Saved data entries:
====

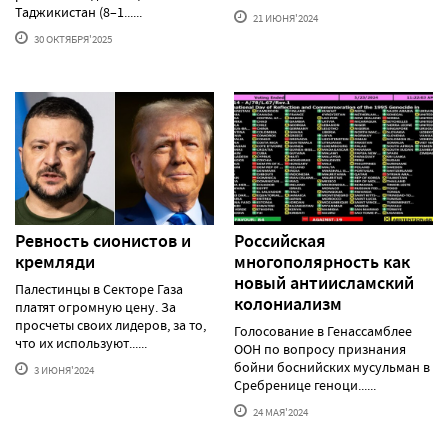
Таджикистан (8–1......
21 ИЮНЯ'2024
30 ОКТЯБРЯ'2025
Ревность сионистов и
Российская
кремляди
многополярность как
новый антиисламский
Палестинцы в Секторе Газа
колониализм
платят огромную цену. За
просчеты своих лидеров, за то,
Голосование в Генассамблее
что их используют......
ООН по вопросу признания
бойни боснийских мусульман в
3 ИЮНЯ'2024
Сребренице геноци......
24 МАЯ'2024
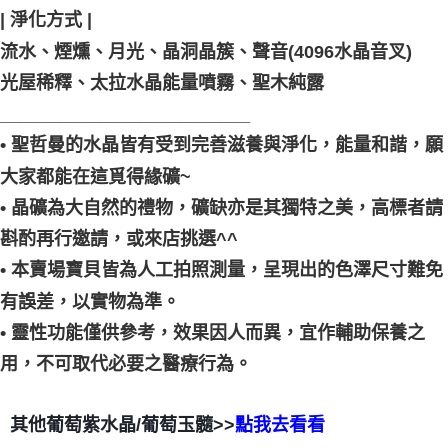
| 淨化方式 |
流水、煙燻、月光、晶洞晶簇、聲音(4096水晶音叉)
光屋稀釋、太拉水晶能量噴霧、聖木純露
_________________________
• 聖哲曼的水晶皆有受到完善滋養與淨化，能量和諧，願
大家都能在這覓得緣礦~
• 晶礦為大自然的禮物，礦缺亦是其獨特之美，高標者請
斟酌再行邀請，或來店挑選^^
• 本賣場寶貝皆為人工拍照測量，呈現出的色澤尺寸難免
有誤差，以實物為準。
• 靈性功能僅供參考，效果因人而異，宜作輔助保養之
用，不可取代必要之醫療行為。
其他葡萄紫水晶/葡萄玉髓>>
點我去看看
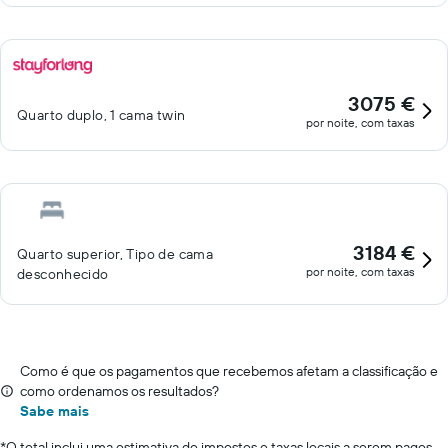
3075 €
Quarto duplo, 1 cama twin
por noite, com taxas
3184 €
Quarto superior, Tipo de cama
por noite, com taxas
desconhecido
Como é que os pagamentos que recebemos afetam a classificação e
como ordenamos os resultados?
Sabe mais
*
O total inclui uma estimativa de impostos e taxas locais a serem pagos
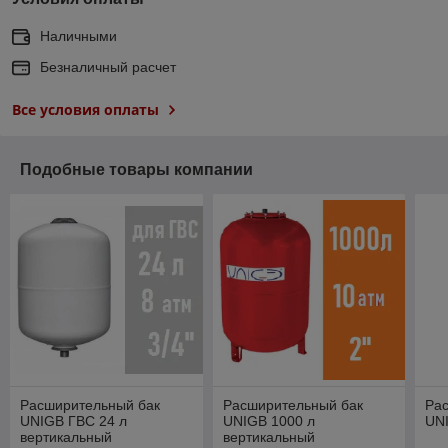
Наличными
Безналичный расчет
Все условия оплаты
Подобные товары компании
Расширительный бак
Расширительный бак
Ра
UNIGB ГВС 24 л
UNIGB 1000 л
UNI
вертикальный
вертикальный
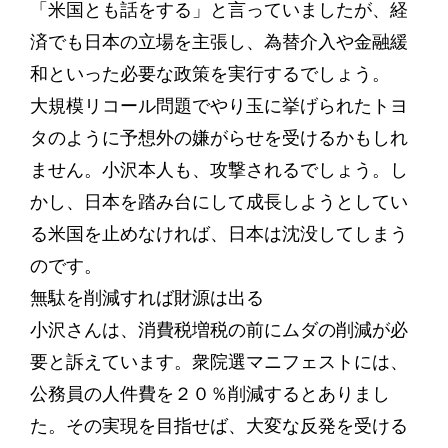
「米国とも話をする」と言っていましたが、経
済でも日本の立場を主張し、為替介入や金融緩
和といった必要な政策を実行するでしょう。
大規模リコール問題でやり玉に挙げられたトヨ
タのように予想外の嫌がらせを受けるかもしれ
ません。小沢本人も、攻撃されるでしょう。し
かし、日本を踏み台にして成長しようとしてい
る米国を止めなければ、日本は沈没してしまう
のです。
無駄を削減すれば財源は出る
小沢さんは、消費税増税の前にムダの削減が必
要と訴えています。衆院選マニフェストには、
公務員の人件費を２０％削減するとありまし
た。その実現を目指せば、大変な反発を受ける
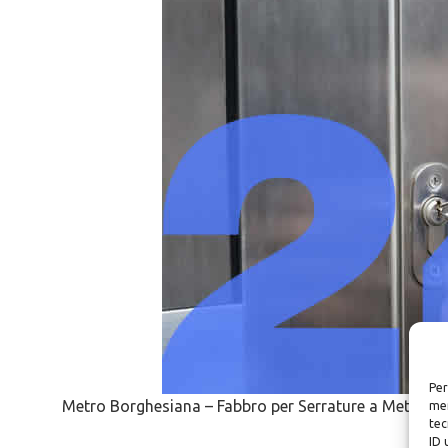
Per
Metro Borghesiana – Fabbro per Serrature a Metro B
mem
tec
ID 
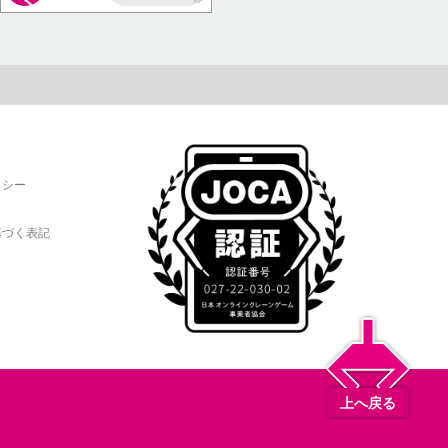
AP
リシー
基づく表記
上へ戻る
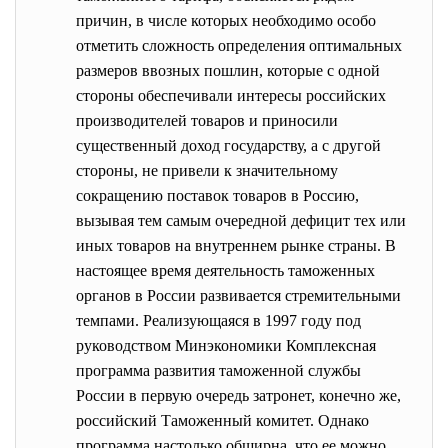
причин, в числе которых необходимо особо
отметить сложность определения оптимальных
размеров ввозных пошлин, которые с одной
стороны обеспечивали интересы российских
производителей товаров и приносили
существенный доход государству, а с другой
стороны, не привели к значительному
сокращению поставок товаров в Россию,
вызывая тем самым очередной дефицит тех или
иных товаров на внутреннем рынке страны. В
настоящее время деятельность таможенных
органов в России развивается стремительными
темпами. Реализующаяся в 1997 году под
руководством Минэкономики Комплексная
программа развития таможенной службы
России в первую очередь затронет, конечно же,
российский Таможенный комитет. Однако
программа настолько обширна, что ее можно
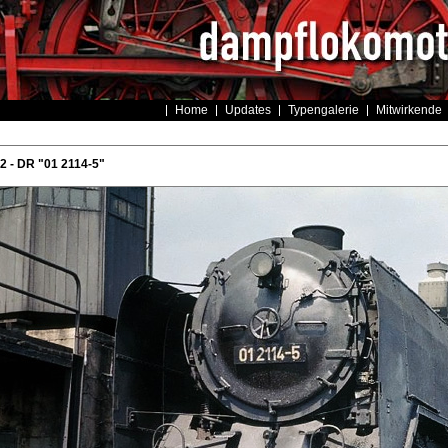
Home
Updates
Typengalerie
Mitwirkende
 - DR "01 2114-5"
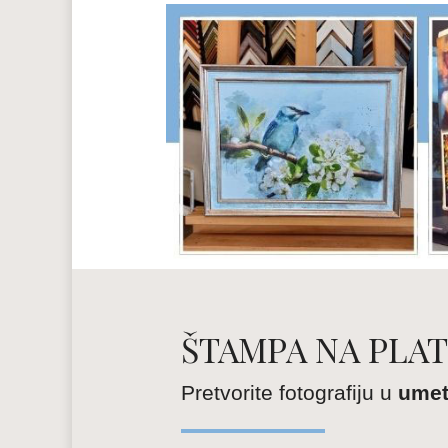
ŠTAMPA NA PLA
Pretvorite fotografiju u
umet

====

# Assignment
Although the records hold pictures, the copy must not; give again exactly the lines from the one with "小沢さんは、消費税増税の前にムダの削減が必" through the one with "сокращению поставок товаров".

# Response area
小沢さんは、消費税増税の前にムダの削減が必
要と訴えています。衆院選マニフェストには、
公務員の人件費を２０％削減するとありまし
た。その実現を目指せば、大変な反発を受ける
Per
Metro Borghesiana – Fabbro per Serrature a Metro B
mem
tec
ID 
AP
リシー
基づく表記
上へ戻る
причин, в числе которых необходимо особо
отметить сложность определения оптимальных
размеров ввозных пошлин, которые с одной
стороны обеспечивали интересы российских
производителей товаров и приносили
существенный доход государству, а с другой
стороны, не привели к значительному
сокращению поставок товаров в Россию,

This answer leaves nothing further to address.